He was pacing around, on his third cigarette by the time Barker arrived, huffing and puffing his way up the steps.

‘You might as well turn yourself around. We’re going out again.’

The man sighed. ‘Couldn’t you have waited downstairs so I didn’t waste all that effort?’

Markham clapped him on the shoulders. ‘The exercise will do you good.’

The Golden Lion hotel sat on Swinegate, right on the corner with Briggate, no more than a short, brisk stroll from Albion Place. It must have been a glorious building once, but now it was run down, feeling like a small step up from a boarding house. The carpet was threadbare, the wood on the desk chipped and gouged. Still, it had rooms for all the groups on this tour. The clerk was an older, weary man with heavy jowls and a shadow of stubble heavy enough to look as though he hadn’t shaved. A cheap bri-nylon shirt with a grubby collar and a shiny C&A tie.

Markham introduced himself and handed over the letter Lewis had sent. The clerk read it and stared. Archer wasn’t expected until early evening, he said, along with a four-piece group. They had two rooms booked in the attic, staying until Saturday morning.

‘Mind if we go and take a look?’

Without looking, the man reached behind his body and took a pair of keys from their hooks.

‘Help yourself. Nowt to see, mind. The lasses will make up the beds later.’

Four storeys. Baker took a rest after the first two. Markham glanced at the surroundings. The wallpaper was decades old, peeling and torn. He took the final flight and unlocked one of the wooden doors. Light came in through a dormer window. Up here had probably once been home to the staff. Now it was crammed with three single beds, a chest of drawers and an old wooden wardrobe. No sink, no toilet, no bathroom.
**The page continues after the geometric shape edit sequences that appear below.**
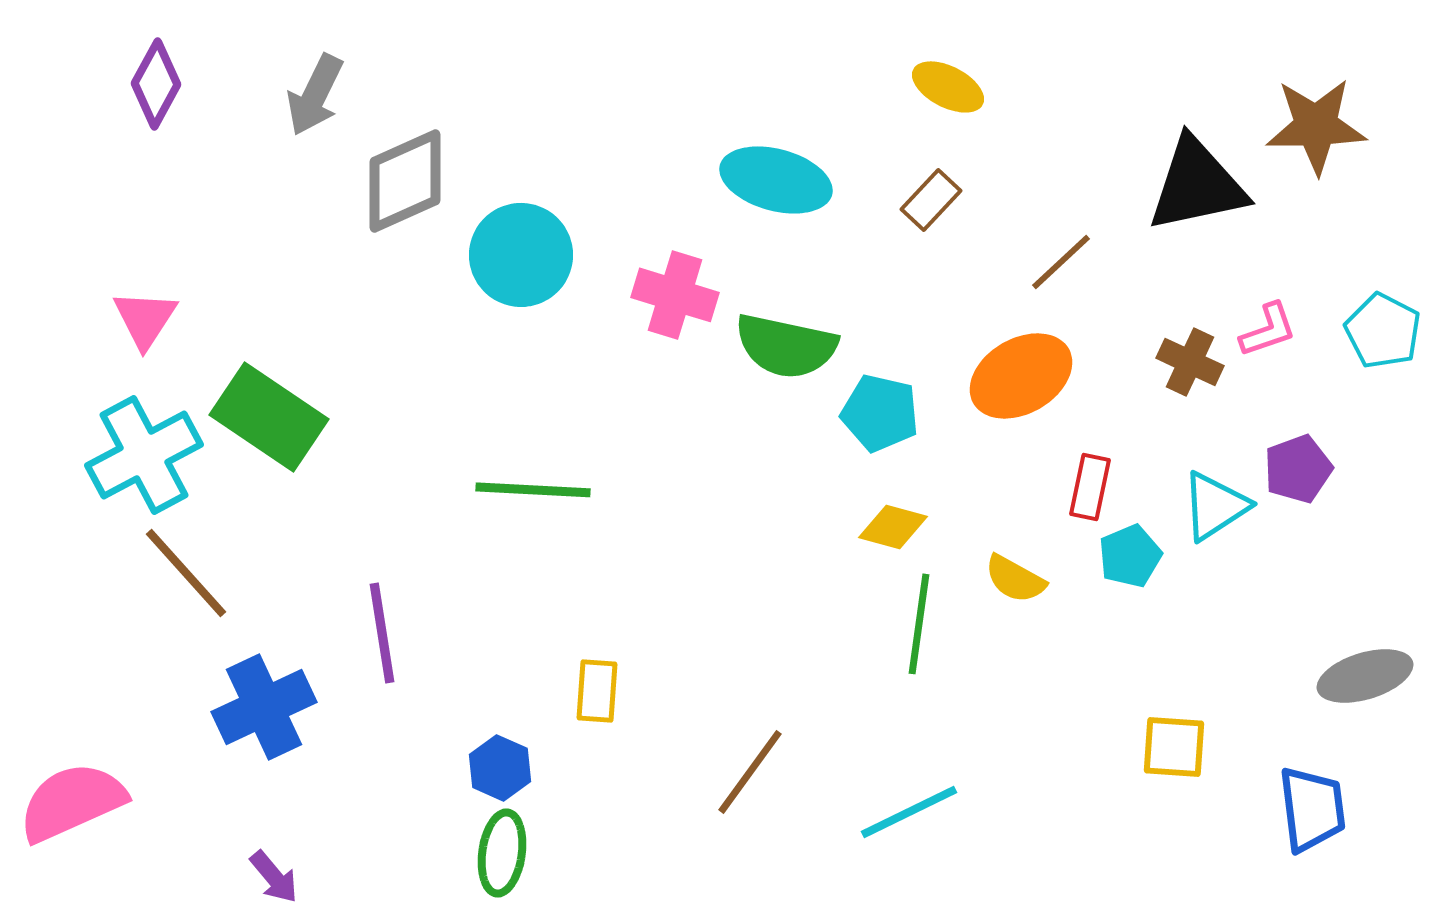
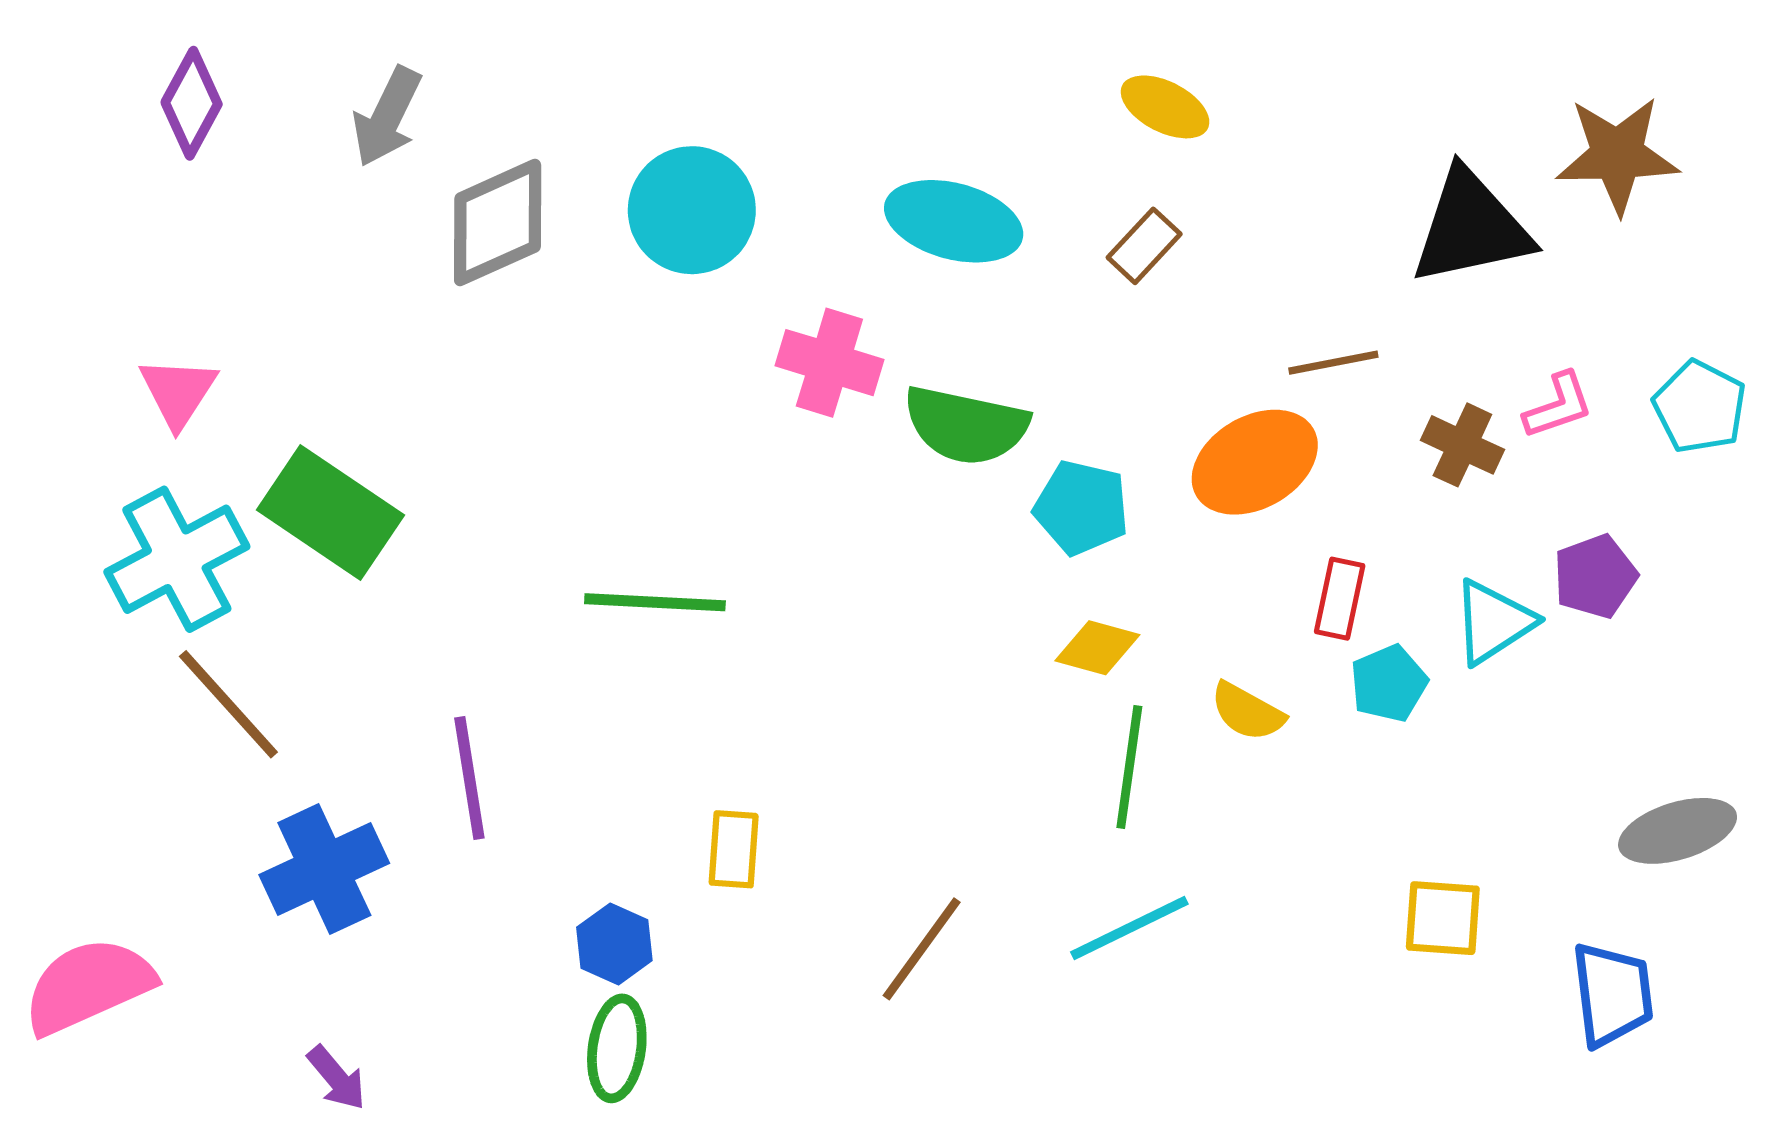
cyan circle: (521, 255) -> (692, 210), moved
brown line: (1061, 262) -> (1333, 363), moved, turned 32
cyan line: (909, 812) -> (1129, 928), moved

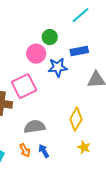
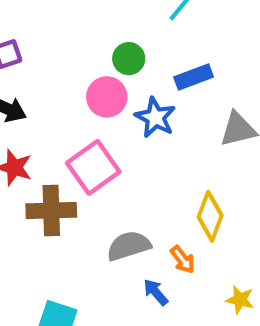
blue star: (58, 67) -> (155, 117), turned -30
yellow star: (84, 147) -> (240, 300), moved
orange arrow: (25, 150) -> (183, 260), moved

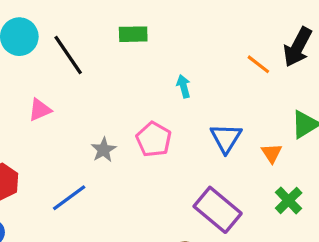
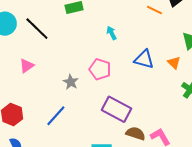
blue triangle: (226, 138) -> (144, 59), turned -35
purple rectangle: (218, 210) -> (117, 109), moved

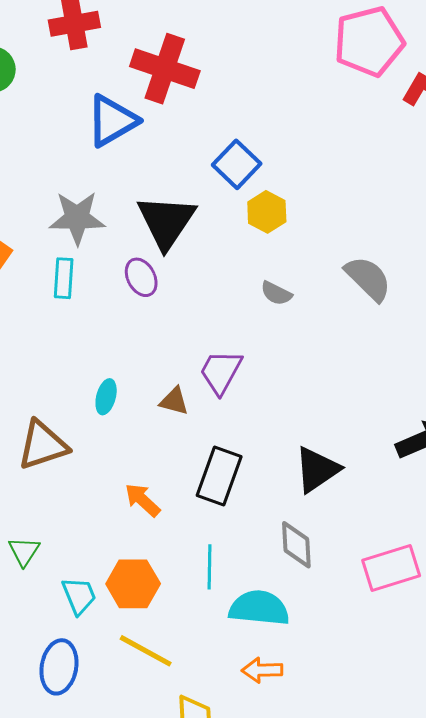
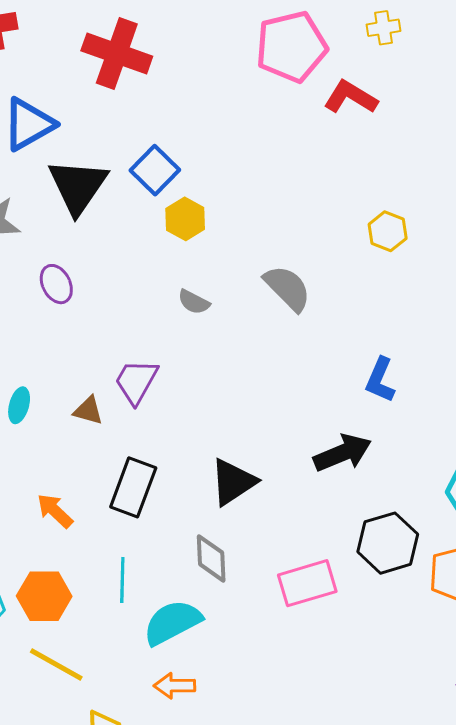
red cross: (165, 69) -> (117, 53), moved
black triangle: (166, 222) -> (78, 186), moved
cyan semicircle: (259, 608) -> (172, 622), turned -34

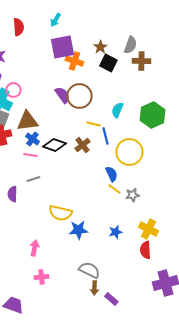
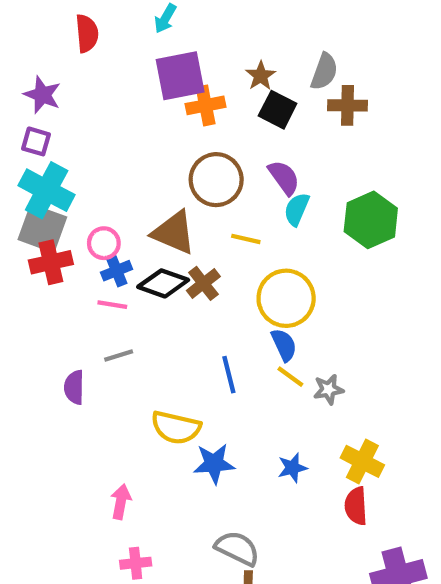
orange cross: (74, 61) -> (206, 105), turned -30
pink circle: (13, 90) -> (104, 243), moved
purple semicircle: (62, 95) -> (284, 177), moved
brown triangle: (27, 121) -> (174, 233), moved, turned 30
blue line: (105, 136) -> (229, 375), moved
blue cross: (32, 139) -> (117, 271), turned 32
brown cross: (82, 145) -> (203, 283), moved
yellow circle: (129, 152) -> (286, 298), moved

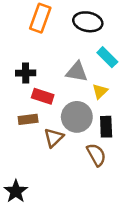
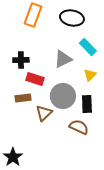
gray triangle: (77, 72) -> (63, 59), turned -36
yellow triangle: (100, 91) -> (90, 75), moved
brown semicircle: (96, 155) -> (79, 127), turned -36

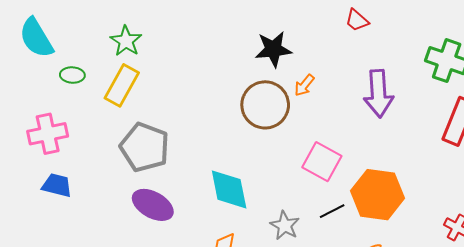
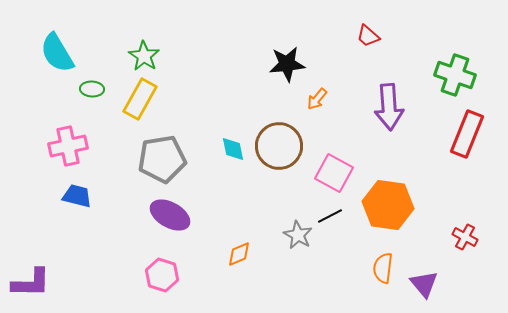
brown circle: (265, 105) -> (279, 146), moved
gray pentagon: (145, 147) -> (162, 159), turned -30
cyan diamond: (229, 189) -> (233, 149), moved, size x0.6
black line: (332, 211) -> (330, 216), moved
He opened the neighbouring room. Exactly the same.

‘All the glamour, eh?’ Baker shook his head. ‘I thought pop stars had money.’

‘The people who manage them do.’

‘Always the bloody way.’

They began to search. It took no more than five minutes for both rooms. The beds were stripped, thin mattresses folded over, and there was nowhere to hide anything.

‘Waste of time,’ Baker complained as they left the building. As they turned the corner on to Briggate, he added quietly: ‘Maybe not completely. Did you see chummy standing around? Over by Walker’s old furniture factory.’

Markham nodded. ‘No idea who he is, though.’

‘I do. Billy Carter. He used to do some work for the Jenkins mob. Spotting, a bit of driving, things like that. Can’t imagine why he’d be watching the hotel.’


‘I wasn’t,’ Carter insisted. They found him just after noon in the Adelphi, on the far side of Leeds Bridge. Baker leaned over the man, hands on the table, while Markham stood back and watched. ‘Why would I watch the Golden Lion?’

‘I saw you with my own eyes,’ Baker said. He paused, then added with a hint of menace: ‘Or are you calling me a liar?’

‘No, course not. I was just waiting for someone, that’s all.’

He might as well have held up a sign with Lie written on it.


‘She. It’s a woman. She’s married. You know.’

‘That’s the thing, Billy,’ Baker said. ‘I don’t. Why don’t you give me her name and I can ask her myself. Discreet, that’s me. My lips will be sealed.’

But no matter how Baker browbeat him, Carter wouldn’t give up a single thing more.

‘Something has him scared,’ Markham said was they walked back to the office.

‘Someone, more like. And him keeping schtum like that, it worries me.’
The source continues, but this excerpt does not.